[Document layout detection data]
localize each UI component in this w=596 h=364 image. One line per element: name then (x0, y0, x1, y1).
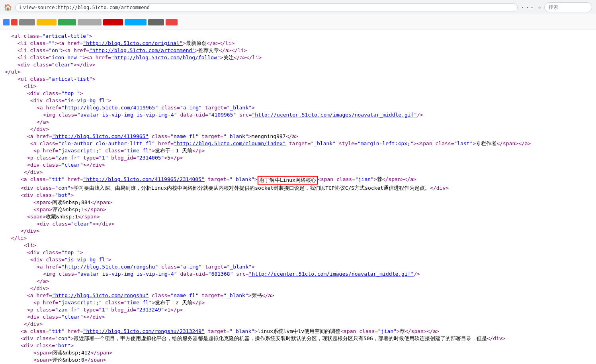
source-line: <div class="top "> (0, 249, 596, 256)
bookmarks-bar (0, 15, 596, 29)
source-line: <a href="http://blog.51cto.com/4119965" … (0, 133, 596, 140)
source-line: </div> (0, 169, 596, 176)
source-line: <a href="http://blog.51cto.com/rongshu" … (0, 292, 596, 299)
source-line: <img class="avatar is-vip-img is-vip-img… (0, 111, 596, 119)
source-line: <div class="clear"></div> (0, 162, 596, 169)
source-line: </div> (0, 126, 596, 133)
source-line: <p class="zan fr" type="1" blog_id="2313… (0, 306, 596, 313)
source-line: </div> (0, 321, 596, 328)
source-view: <ul class="artical-title"> <li class="">… (0, 29, 596, 362)
source-line: <div class="clear"></div> (0, 61, 596, 68)
source-line: <div class="bot"> (0, 192, 596, 199)
search-placeholder: 搜索 (549, 4, 558, 10)
bookmark-icon-2[interactable] (11, 19, 18, 25)
source-line: <a class="tit" href="http://blog.51cto.c… (0, 176, 596, 185)
source-line: <p class="zan fr" type="1" blog_id="2314… (0, 154, 596, 162)
source-line: <li> (0, 242, 596, 249)
bookmark-icon-7[interactable] (103, 19, 123, 25)
source-line: <span>评论&nbsp;0</span> (0, 356, 596, 362)
source-line: <span>阅读&nbsp;884</span> (0, 199, 596, 206)
source-line: <img class="avatar is-vip-img is-vip-img… (0, 271, 596, 278)
bookmark-icon-5[interactable] (58, 19, 76, 25)
source-line: <div class="clear"></div> (0, 220, 596, 228)
source-line: <div class="is-vip-bg fl"> (0, 256, 596, 263)
menu-dots[interactable]: ··· (521, 4, 535, 11)
source-line: <li class="on"><a href="http://blog.51ct… (0, 47, 596, 54)
source-line: <li> (0, 83, 596, 90)
home-icon[interactable]: 🏠 (4, 4, 12, 11)
address-bar[interactable]: ℹ view-source:http://blog.51cto.com/artc… (15, 3, 518, 12)
source-line: <p href="javascript:;" class="time fl">发… (0, 147, 596, 154)
lock-icon: ℹ (20, 5, 21, 10)
url-text: view-source:http://blog.51cto.com/artcom… (23, 5, 150, 10)
source-line: <div class="is-vip-bg fl"> (0, 97, 596, 104)
source-line: </ul> (0, 68, 596, 76)
source-line: <a href="http://blog.51cto.com/rongshu" … (0, 263, 596, 271)
source-line: </li> (0, 235, 596, 242)
bookmark-icon-1[interactable] (3, 19, 10, 25)
source-line: <span>收藏&nbsp;1</span> (0, 213, 596, 220)
source-line: <div class="clear"></div> (0, 313, 596, 321)
source-line: </a> (0, 119, 596, 126)
source-line: </a> (0, 278, 596, 285)
source-line: <span>评论&nbsp;1</span> (0, 206, 596, 213)
bookmark-icon-6[interactable] (78, 19, 102, 25)
source-line: <li class="icon-new "><a href="http://bl… (0, 54, 596, 61)
source-line: </div> (0, 285, 596, 292)
bookmark-icon-9[interactable] (148, 19, 164, 25)
source-line: <ul class="artical-title"> (0, 33, 596, 40)
source-line: <div class="bot"> (0, 342, 596, 349)
source-line: <li class=""><a href="http://blog.51cto.… (0, 40, 596, 47)
bookmark-icon-10[interactable] (166, 19, 178, 25)
source-line: <div class="con">学习要由浅入深、由易到难，分析Linux内核中… (0, 185, 596, 192)
bookmark-icon-4[interactable] (37, 19, 57, 25)
search-box[interactable]: 搜索 (544, 2, 592, 12)
source-line: <a class="clo-author clo-author-litt fl"… (0, 140, 596, 147)
source-line: <a class="tit" href="http://blog.51cto.c… (0, 328, 596, 335)
source-line: </div> (0, 228, 596, 235)
bookmark-icon-3[interactable] (19, 19, 35, 25)
source-line: <a href="http://blog.51cto.com/4119965" … (0, 104, 596, 111)
browser-actions: ··· ☆ (521, 4, 541, 11)
star-icon[interactable]: ☆ (538, 4, 541, 10)
bookmark-icon-8[interactable] (125, 19, 147, 25)
source-line: <div class="con">最近部署一个项目，甲方使用虚拟化平台，给的服务… (0, 335, 596, 342)
source-line: <p href="javascript:;" class="time fl">发… (0, 299, 596, 306)
source-line: <div class="top "> (0, 90, 596, 97)
source-line: <span>阅读&nbsp;412</span> (0, 349, 596, 356)
browser-chrome: 🏠 ℹ view-source:http://blog.51cto.com/ar… (0, 0, 596, 15)
source-line: <ul class="artical-list"> (0, 76, 596, 83)
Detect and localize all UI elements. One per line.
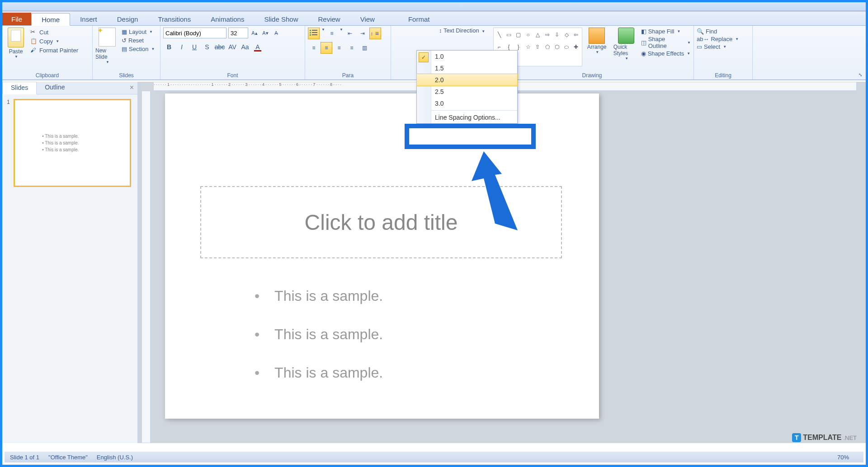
copy-icon: [30, 37, 38, 45]
shrink-font-button[interactable]: A▾: [261, 28, 270, 37]
justify-button[interactable]: ≡: [346, 42, 358, 54]
spacing-2-5[interactable]: 2.5: [417, 86, 517, 98]
zoom-status[interactable]: 70%: [837, 454, 849, 461]
reset-button[interactable]: ↺ Reset: [122, 36, 155, 45]
home-tab[interactable]: Home: [31, 13, 70, 26]
grow-font-button[interactable]: A▴: [250, 28, 259, 37]
spacing-1-5-label: 1.5: [435, 65, 443, 72]
shape-callout-icon[interactable]: ⬭: [562, 41, 571, 53]
chevron-down-icon: ▼: [56, 39, 59, 43]
chevron-down-icon: ▼: [14, 55, 18, 59]
insert-tab[interactable]: Insert: [70, 13, 107, 25]
underline-button[interactable]: U: [189, 41, 200, 53]
shape-arrow-r-icon[interactable]: ⇨: [542, 29, 552, 41]
title-bar: [2, 2, 866, 11]
outline-panel-tab[interactable]: Outline: [37, 82, 73, 94]
slide-thumbnail-1[interactable]: This is a sample. This is a sample. This…: [14, 99, 131, 187]
spacing-3-0-label: 3.0: [435, 100, 443, 107]
spacing-1-0[interactable]: ✓ 1.0: [417, 51, 517, 62]
design-tab[interactable]: Design: [107, 13, 148, 25]
shape-plus-icon[interactable]: ✚: [571, 41, 580, 53]
font-group-label: Font: [163, 71, 302, 79]
text-direction-button[interactable]: ↕ Text Direction ▼: [439, 27, 485, 34]
bullets-button[interactable]: [308, 28, 320, 39]
bullet-line: This is a sample.: [255, 364, 562, 381]
section-button[interactable]: ▤ Section▼: [122, 45, 155, 53]
increase-indent-button[interactable]: ⇥: [357, 28, 368, 39]
replace-button[interactable]: ab↔ Replace▼: [697, 35, 750, 43]
shape-oval-icon[interactable]: ○: [524, 29, 533, 41]
shape-fill-label: Shape Fill: [648, 28, 675, 35]
select-label: Select: [704, 43, 720, 50]
shape-line-icon[interactable]: ╲: [495, 29, 504, 41]
format-tab[interactable]: Format: [398, 13, 440, 25]
line-spacing-options[interactable]: Line Spacing Options...: [417, 112, 517, 123]
drawing-dialog-launcher[interactable]: ⤡: [859, 72, 865, 79]
char-spacing-button[interactable]: AV: [226, 41, 238, 53]
slideshow-tab[interactable]: Slide Show: [254, 13, 308, 25]
clear-format-button[interactable]: A̶: [272, 28, 281, 37]
check-icon: ✓: [419, 52, 429, 62]
chevron-down-icon: ▼: [687, 51, 690, 56]
change-case-button[interactable]: Aa: [239, 41, 251, 53]
transitions-tab[interactable]: Transitions: [148, 13, 201, 25]
spacing-1-5[interactable]: 1.5: [417, 62, 517, 74]
vertical-ruler[interactable]: [142, 91, 151, 443]
file-tab[interactable]: File: [2, 13, 31, 25]
bullet-line: This is a sample.: [255, 326, 562, 343]
close-panel-button[interactable]: ×: [126, 82, 137, 94]
columns-button[interactable]: ▥: [359, 42, 370, 54]
paragraph-group-label: Para: [308, 71, 388, 79]
find-button[interactable]: 🔍 Find: [697, 28, 750, 35]
spacing-3-0[interactable]: 3.0: [417, 98, 517, 109]
shape-outline-button[interactable]: ◫ Shape Outline▼: [641, 35, 691, 50]
font-color-button[interactable]: A: [252, 41, 264, 53]
shape-outline-label: Shape Outline: [648, 36, 684, 49]
format-painter-button[interactable]: Format Painter: [30, 46, 78, 55]
select-button[interactable]: ▭ Select▼: [697, 43, 750, 51]
shape-fill-button[interactable]: ◧ Shape Fill▼: [641, 28, 691, 35]
shape-triangle-icon[interactable]: △: [533, 29, 542, 41]
shape-rect-icon[interactable]: ▭: [504, 29, 513, 41]
decrease-indent-button[interactable]: ⇤: [344, 28, 356, 39]
shape-star-icon[interactable]: ☆: [524, 41, 533, 53]
content-placeholder[interactable]: This is a sample. This is a sample. This…: [200, 279, 562, 403]
shape-rect2-icon[interactable]: ▢: [514, 29, 523, 41]
review-tab[interactable]: Review: [308, 13, 350, 25]
slides-panel-tab[interactable]: Slides: [2, 82, 37, 94]
shape-pentagon-icon[interactable]: ⬠: [542, 41, 552, 53]
bold-button[interactable]: B: [163, 41, 175, 53]
align-right-button[interactable]: ≡: [333, 42, 345, 54]
font-name-combo[interactable]: [163, 28, 226, 38]
strikethrough-button[interactable]: abc: [214, 41, 226, 53]
shape-diamond-icon[interactable]: ◇: [562, 29, 571, 41]
shape-effects-button[interactable]: ◉ Shape Effects▼: [641, 50, 691, 57]
shape-hexagon-icon[interactable]: ⬡: [552, 41, 561, 53]
layout-button[interactable]: ▦ Layout▼: [122, 28, 155, 36]
spacing-2-0[interactable]: 2.0: [416, 74, 518, 86]
shape-arrow-u-icon[interactable]: ⇧: [533, 41, 542, 53]
numbering-button[interactable]: ≡: [326, 28, 338, 39]
animations-tab[interactable]: Animations: [201, 13, 254, 25]
chevron-down-icon: ▼: [723, 45, 726, 49]
align-center-button[interactable]: ≡: [321, 42, 332, 54]
layout-label: Layout: [129, 28, 146, 35]
view-tab[interactable]: View: [350, 13, 385, 25]
replace-label: Replace: [711, 36, 732, 42]
align-left-button[interactable]: ≡: [308, 42, 320, 54]
line-spacing-button[interactable]: [369, 28, 381, 39]
shape-arrow-d-icon[interactable]: ⇩: [552, 29, 561, 41]
quick-styles-button[interactable]: Quick Styles ▼: [613, 28, 639, 71]
shadow-button[interactable]: S: [201, 41, 213, 53]
chevron-down-icon: ▼: [677, 29, 680, 33]
shape-arrow-l-icon[interactable]: ⇦: [571, 29, 580, 41]
paste-button[interactable]: Paste ▼: [5, 28, 27, 71]
arrange-button[interactable]: Arrange ▼: [584, 28, 610, 71]
font-size-combo[interactable]: [228, 28, 248, 38]
language-status[interactable]: English (U.S.): [97, 454, 133, 461]
new-slide-button[interactable]: New Slide ▼: [95, 28, 119, 71]
copy-button[interactable]: Copy▼: [30, 37, 78, 46]
cut-button[interactable]: Cut: [30, 28, 78, 37]
italic-button[interactable]: I: [176, 41, 188, 53]
spacing-2-5-label: 2.5: [435, 88, 443, 95]
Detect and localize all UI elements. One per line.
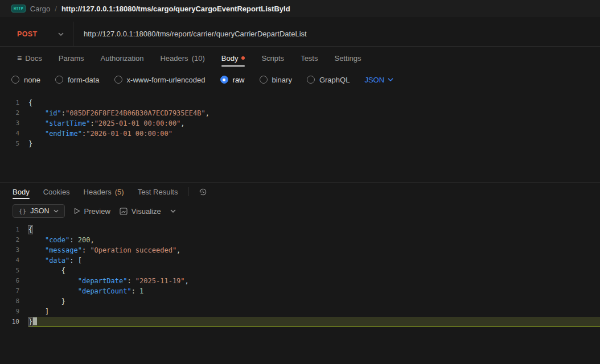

* **Exercise**
From the records above, copy every line that holds the word "browser".

* **Answer section**
browser-actions: ··· ☆ (521, 4, 541, 11)
browser-chrome: 🏠 ℹ view-source:http://blog.51cto.com/ar… (0, 0, 596, 15)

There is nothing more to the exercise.